155.

Nicht immer kündigen sich die kommenden Ereignisse so an, wie sie in Wirklichkeit auftreten. Häufig dient ein Nebenumstand als Vorspuk, ohne daß dieser als Vorgeschichte angesehen wird. Erst wenn die Sache »ausgetan« ist, wird man gewahr, daß man es mit einem Vorspuk zu tun hatte.

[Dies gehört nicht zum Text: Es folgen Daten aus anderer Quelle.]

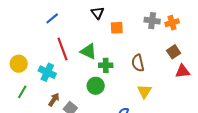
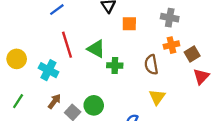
orange cross: (172, 23) -> (171, 45), moved
red triangle: (183, 71) -> (201, 77), turned -42
green circle: (96, 86) -> (94, 105), moved
green line: (22, 92) -> (18, 101), moved

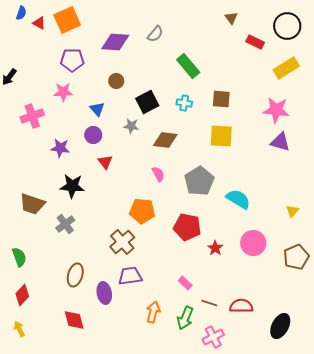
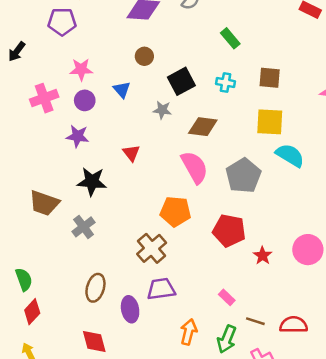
purple pentagon: (72, 60) -> (62, 22), moved
green rectangle: (188, 66) -> (230, 38), size x0.7
purple circle: (93, 135) -> (85, 100), moved
pink semicircle: (158, 174) -> (195, 167), size x1.8
cyan semicircle: (238, 199) -> (290, 155), moved
green semicircle: (19, 257) -> (24, 279), moved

Auf dem Tische hat eine Schere geklirrt ohne alle erdenkliche Ursache. Nicht lange darauf gibt es im Nachbarhause eine Leiche, jene Schere wird bei Anfertigung des Leichenhemdes gebraucht; und siehe da, wie sie einmal unsanft auf den Tisch gelegt wird, klirrt sie gerade so wie damals. Ein Tisch knackt und knackt wieder, wenn er beim Wohnungswechsel transportiert, [137] oder wenn ein Leiche auf ihn gelegt wird. Teller, Tassen, Messer und Gabeln erklingen unberührt, und bald darauf ist aus freudigem oder traurigem Anlasse eine große Gesellschaft zu bewirten, bei welcher Gelegenheit das Geräusch sich wiederholt. Die Rouleaux, obwohl schon lange niedergelassen, machen ein Geräusch, als ob sie nochmals niedergelassen würden, aber doch etwas ungewöhnlich; einige Tage darauf stirbt ein Kind, und wie der Vater die Rouleaux herabläßt, ertönt das bereits einmal gehörte Geräusch. Ein Spinnrad schnurrt, und nach einiger Zeit wird die Tochter Braut, ihre Aussteuer wird auf dem Spinnrad gesponnen. Die Glocken läuten zur ungewohnten Zeit, oder ein Sturmläuten erschallt aus der Ferne, während doch keine Glocke weit und breit sich gerührt hat, und in einigen Monaten gibt es im eigenen oder im Nachbardorfe Brand, wobei die Glocken wirklich geläutet werden. Man riecht gebrannten Kaffee oder Moschus, obwohl nichts der Art im Hause ist; aber eine Kindtaufe, ein Sterbelager läßt in kurzem denselben Geruch wirklich durch das Haus ziehen.

a.

Es war im vorigen Herbst, am 14. Oktober morgens 4 Uhr, als ich im Erwachen das Rücken des Stuhls hörte, wie es meine Frau fast regelmäßig beim Aufstehen verursacht; ich glaubte auch das Scharren zu vernehmen, wie es sonst von ihren Pantoffeln ausgeht, wenn sie eben hineingetreten ist. Und doch lag meine Frau noch neben mir; ich weckte sie daher mit der Frage: »Was ist das? hörst du das Scharren nicht? Hat vielleicht das im kleinen Bette schlafende Kind durch die Decke den Stuhl in Bewegung gesetzt?« Meine Frau hatte nichts gehört und war nur über die Störung unzufrieden. Ich aber konnte nicht wieder einschlafen. Wir waren um 6 Uhr eben aufgestanden, als der Nachbar uns benachrichtigen ließ, um 4 Uhr sei seine Frau verschieden, und meine Frau ersuchen ließ, ihm jetzt doch zu Hülfe kommen zu wollen, wie sie in dringlichen Fällen sonst wohl getan. Als nun meine Frau wieder in die Kammer kam, um ihr Tuch umzutun, da hörte ich gerade dasselbe Geräusch mit dem Stuhle und wußte nun, was das diesen Morgen zu bedeuten gehabt. (Brake.)

b.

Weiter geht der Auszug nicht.